- _Provided information_
——

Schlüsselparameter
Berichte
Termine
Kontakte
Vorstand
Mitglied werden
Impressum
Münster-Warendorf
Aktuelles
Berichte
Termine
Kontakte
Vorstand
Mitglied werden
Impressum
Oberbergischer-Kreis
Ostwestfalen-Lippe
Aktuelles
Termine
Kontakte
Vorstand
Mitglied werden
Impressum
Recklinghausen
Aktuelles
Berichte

——

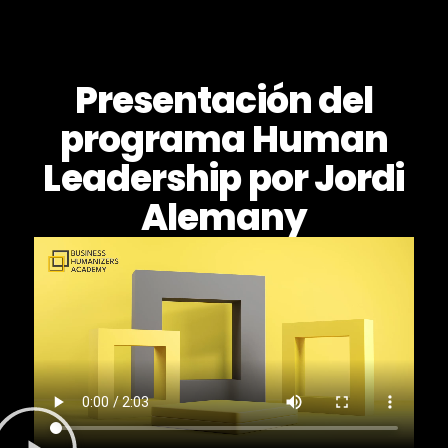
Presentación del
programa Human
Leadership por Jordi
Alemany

——

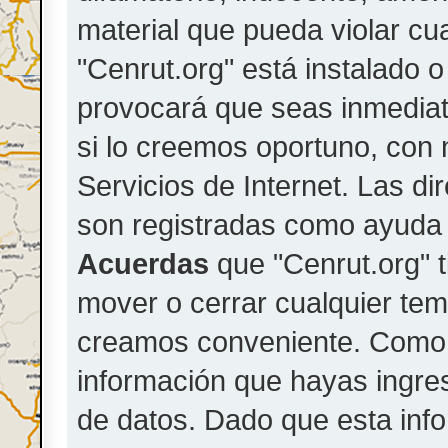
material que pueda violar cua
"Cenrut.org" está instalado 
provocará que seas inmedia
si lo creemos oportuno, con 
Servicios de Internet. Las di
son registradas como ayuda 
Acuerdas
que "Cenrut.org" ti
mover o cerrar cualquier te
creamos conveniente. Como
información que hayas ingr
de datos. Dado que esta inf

——

- _Exercise details_
All lines above between those holding "Schlüsselparameter" and "Recklinghausen", inclusive, must be set down unchanged, and no other line may be included.

- _Response to the task_
Schlüsselparameter
Berichte
Termine
Kontakte
Vorstand
Mitglied werden
Impressum
Münster-Warendorf
Aktuelles
Berichte
Termine
Kontakte
Vorstand
Mitglied werden
Impressum
Oberbergischer-Kreis
Ostwestfalen-Lippe
Aktuelles
Termine
Kontakte
Vorstand
Mitglied werden
Impressum
Recklinghausen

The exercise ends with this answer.